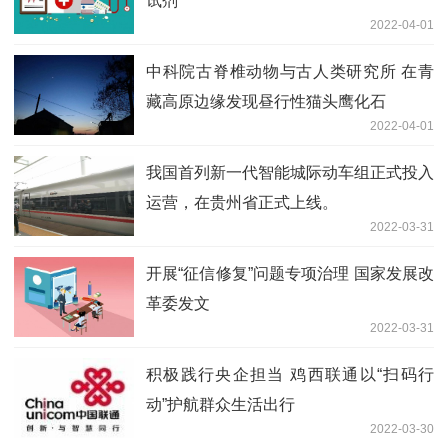
试剂
2022-04-01
中科院古脊椎动物与古人类研究所 在青
藏高原边缘发现昼行性猫头鹰化石
2022-04-01
我国首列新一代智能城际动车组正式投入
运营，在贵州省正式上线。
2022-03-31
开展“征信修复”问题专项治理 国家发展改
革委发文
2022-03-31
积极践行央企担当 鸡西联通以“扫码行
动”护航群众生活出行
2022-03-30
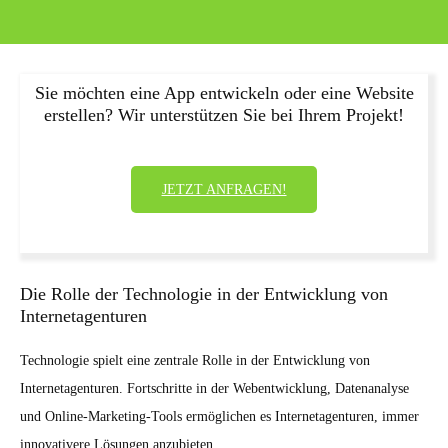
Sie möchten eine App entwickeln oder eine Website
erstellen? Wir unterstützen Sie bei Ihrem Projekt!
JETZT ANFRAGEN!
Die Rolle der Technologie in der Entwicklung von
Internetagenturen
Technologie spielt eine zentrale Rolle in der Entwicklung von
Internetagenturen. Fortschritte in der Webentwicklung, Datenanalyse
und Online-Marketing-Tools ermöglichen es Internetagenturen, immer
innovativere Lösungen anzubieten.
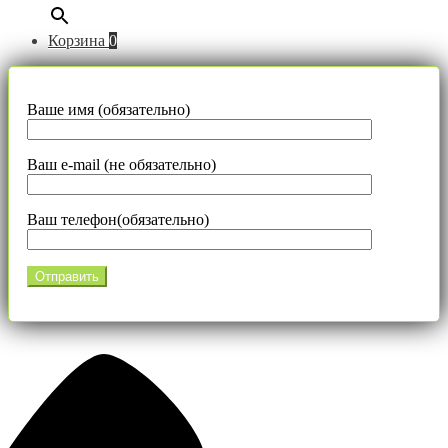
Корзина
0
Ваше имя (обязательно)
Ваш e-mail (не обязательно)
Ваш телефон(обязательно)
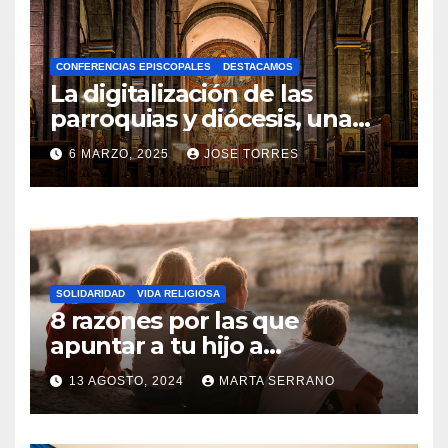
H
A
CONFERENCIAS EPISCOPALES
DESTACAMOS
Y
La digitalización de las
C
parroquias y diócesis, una
realidad ya para el futuro de
O
6 MARZO, 2025
JOSE TORRES
la Iglesia
M
N
E
O
N
H
T
A
A
SOLIDARIDAD
VIDA RELIGIOSA
Y
8 razones por las que
R
C
apuntar a tu hijo a
I
Catequesis
O
O
13 AGOSTO, 2024
MARTA SERRANO
M
S
N
E
O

:::::

• [Directions for this task] Go through the listing above and find each line that contains "обязательно", then copy it.

• [Exercise answer]
Ваше имя (обязательно)
Ваш e-mail (не обязательно)
Ваш телефон(обязательно)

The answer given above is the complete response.